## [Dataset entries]
┄┄┄┄┄┄┄┄┄┄

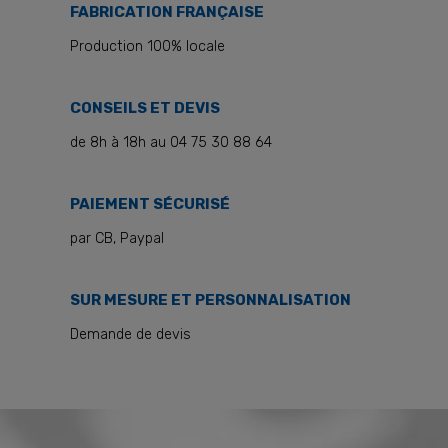
FABRICATION FRANÇAISE
Production 100% locale
CONSEILS ET DEVIS
de 8h à 18h au 04 75 30 88 64
PAIEMENT SÉCURISÉ
par CB, Paypal
SUR MESURE ET PERSONNALISATION
Demande de devis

┄┄┄┄┄┄┄┄┄┄

## [Task goal]
Set the pictures aside and reproduce the data above exactly.

## [The completed task]
FABRICATION FRANÇAISE
Production 100% locale
CONSEILS ET DEVIS
de 8h à 18h au 04 75 30 88 64
PAIEMENT SÉCURISÉ
par CB, Paypal
SUR MESURE ET PERSONNALISATION
Demande de devis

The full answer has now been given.